When Washington state officials this week announced the results of an 18-month investigation into the use of incentives and giveaways in the title insurance industry, they found the practice so pervasive that they decided to focus on future prevention and compliance rather than attempting to punish companies for past wrongdoings.
But that doesn’t mean homeowners who bought title insurance won’t sue the companies, claiming they were overcharged.
A lawyer for two couples who sued their title insurance companies Wednesday says he’s seeking class-action status to represent others who bought title insurance from the companies.
Washington State Insurance Commissioner Mike Kreidler “really made it very clear that consumers are on their own, and that’s what this lawsuit is,” attorney Thomas Loeser told the Seattle Post-Intelligencer. “It’s the consumers going after these companies for the illegal activities.”
The lawsuit names First American Title Insurance Co. and Pacific Northwest Title, but others are vulnerable to lawsuits as well, Loeser told the newspaper. The lawsuit seeks to recover the amounts the companies allegedly overcharged the plaintiffs and an injunction blocking further illegal inducements.

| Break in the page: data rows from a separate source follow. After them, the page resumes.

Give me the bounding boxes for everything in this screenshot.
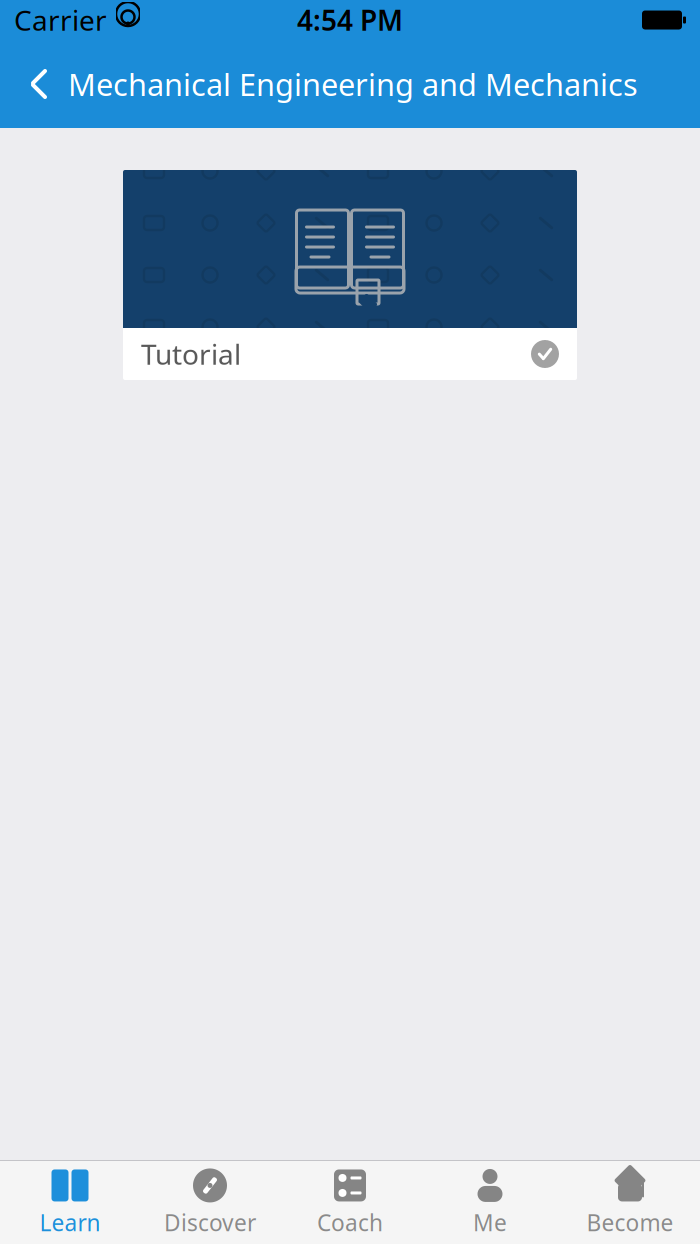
staticText: Tutorial: [141, 335, 241, 373]
button[interactable]: Back: [0, 55, 68, 113]
staticText: Carrier: [14, 1, 107, 39]
button[interactable]: Discover: [140, 1160, 280, 1244]
button[interactable]: Learn: [0, 1160, 140, 1244]
staticText: Discover: [164, 1207, 256, 1238]
staticText: Become: [586, 1207, 674, 1238]
staticText: Me: [473, 1207, 507, 1238]
button[interactable]: Tutorial: [123, 170, 577, 380]
button[interactable]: Become: [560, 1160, 700, 1244]
button[interactable]: Coach: [280, 1160, 420, 1244]
button[interactable]: Me: [420, 1160, 560, 1244]
staticText: 4:54 PM: [297, 1, 403, 39]
staticText: Learn: [40, 1207, 100, 1238]
staticText: Mechanical Engineering and Mechanics: [68, 64, 638, 104]
staticText: Coach: [317, 1207, 383, 1238]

Washington state’s investigation of 11 title insurance companies found all had allegedly violated a law limiting the use of incentives and inducements to $25 per person per year. Some companies exceeded those limits by thousands of dollars, illegally wining and dining real estate agents, bankers and lenders in an attempt to obtain business referrals from them, Kreidler said. The inducements are prohibited because the costs are presumably passed on to consumers.
The report singled out First American as the top spender, averaging more than $120,000 a month in incentives and giveaways.
Loeser’s lawsuit claims Romulo and Purita Lorenzo of Mill Creek paid First American $515 for title insurance when they refinanced their home in 2004. Catherine Blaylock and Jill Maccinnes of Bellevue paid $490 for title insurance from Pacific Northwest for a condominium they purchased in August.
First American — which acquired Pacific Northwest Title in 2004 — provided Inman News with a written statement that addressed Washington state’s investigation, but which did not mention the lawsuit.
The statement said that although First American disputes some of its findings, the company welcomes “the clarity this report provides and we are in complete agreement with the suggested recommendations.”
First American “has sought clarity and uniform enforcement rules within our industry” and will “continue to work closely with the Office of the Insurance Commissioner and will do everything within our power to effect the changes outlined in Mr. Kreidler’s report.”